How to complete this task => An exact repeat is needed of the lines from the one with "Értékelés hozzáadása" through the last line of the data below. Please omit the pictures.
--- Supplied records ---
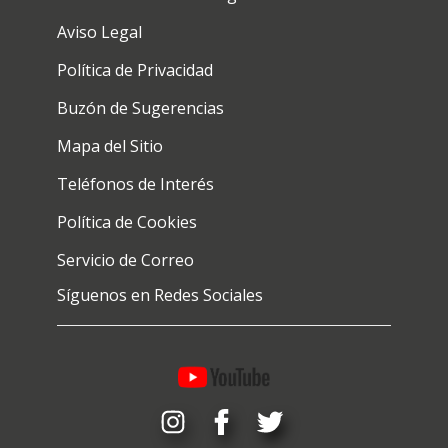
Aviso Legal
Política de Privacidad
Buzón de Sugerencias
Mapa del Sitio
Teléfonos de Interés
Política de Cookies
Servicio de Correo
Síguenos en Redes Sociales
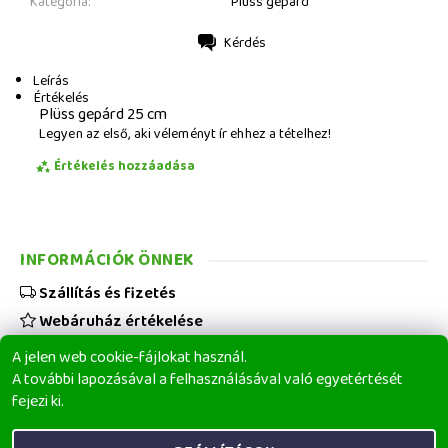
Kategória:
Plüss gepárd
Kérdés
Nyomtatás
Leírás
Értékelés
Plüss gepárd 25 cm
Legyen az első, aki véleményt ír ehhez a tételhez!
Értékelés hozzáadása
INFORMÁCIÓK ÖNNEK
Szállítás és fizetés
Webáruház értékelése
Viszonteladóknak
A jelen web cookie-fájlokat használ.
Üzleti feltételek
A további lapozásával a felhasználásával való egyetértését
fejezi ki.
Elérhetőségeink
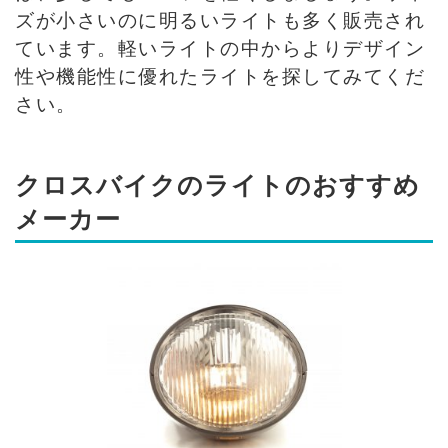
ズが小さいのに明るいライトも多く販売され
ています。軽いライトの中からよりデザイン
性や機能性に優れたライトを探してみてくだ
さい。
クロスバイクのライトのおすすめ
メーカー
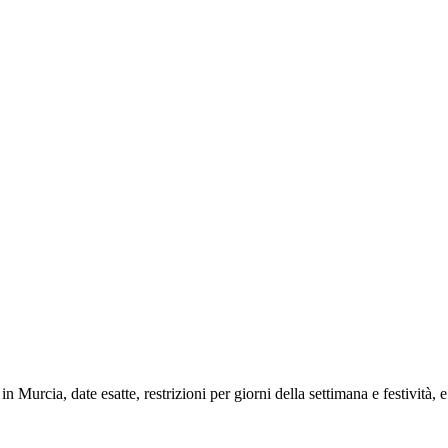
n Murcia, date esatte, restrizioni per giorni della settimana e festività, 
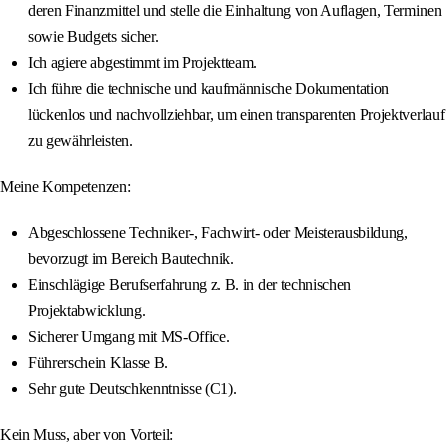
deren Finanzmittel und stelle die Einhaltung von Auflagen, Terminen
sowie Budgets sicher.
Ich agiere abgestimmt im Projektteam.
Ich führe die technische und kaufmännische Dokumentation
lückenlos und nachvollziehbar, um einen transparenten Projektverlauf
zu gewährleisten.
Meine Kompetenzen:
Abgeschlossene Techniker-, Fachwirt- oder Meisterausbildung,
bevorzugt im Bereich Bautechnik.
Einschlägige Berufserfahrung z. B. in der technischen
Projektabwicklung.
Sicherer Umgang mit MS-Office.
Führerschein Klasse B.
Sehr gute Deutschkenntnisse (C1).
Kein Muss, aber von Vorteil:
---
Exercise result =>
Értékelés hozzáadása
INFORMÁCIÓK ÖNNEK
Szállítás és fizetés
Webáruház értékelése
Viszonteladóknak
A jelen web cookie-fájlokat használ.
Üzleti feltételek
A további lapozásával a felhasználásával való egyetértését
fejezi ki.
Elérhetőségeink
ズが小さいのに明るいライトも多く販売され
ています。軽いライトの中からよりデザイン
性や機能性に優れたライトを探してみてくだ
さい。
クロスバイクのライトのおすすめ
メーカー
n Murcia, date esatte, restrizioni per giorni della settimana e festività, 
deren Finanzmittel und stelle die Einhaltung von Auflagen, Terminen
sowie Budgets sicher.
Ich agiere abgestimmt im Projektteam.
Ich führe die technische und kaufmännische Dokumentation
lückenlos und nachvollziehbar, um einen transparenten Projektverlauf
zu gewährleisten.
Meine Kompetenzen:
Abgeschlossene Techniker-, Fachwirt- oder Meisterausbildung,
bevorzugt im Bereich Bautechnik.
Einschlägige Berufserfahrung z. B. in der technischen
Projektabwicklung.
Sicherer Umgang mit MS-Office.
Führerschein Klasse B.
Sehr gute Deutschkenntnisse (C1).
Kein Muss, aber von Vorteil:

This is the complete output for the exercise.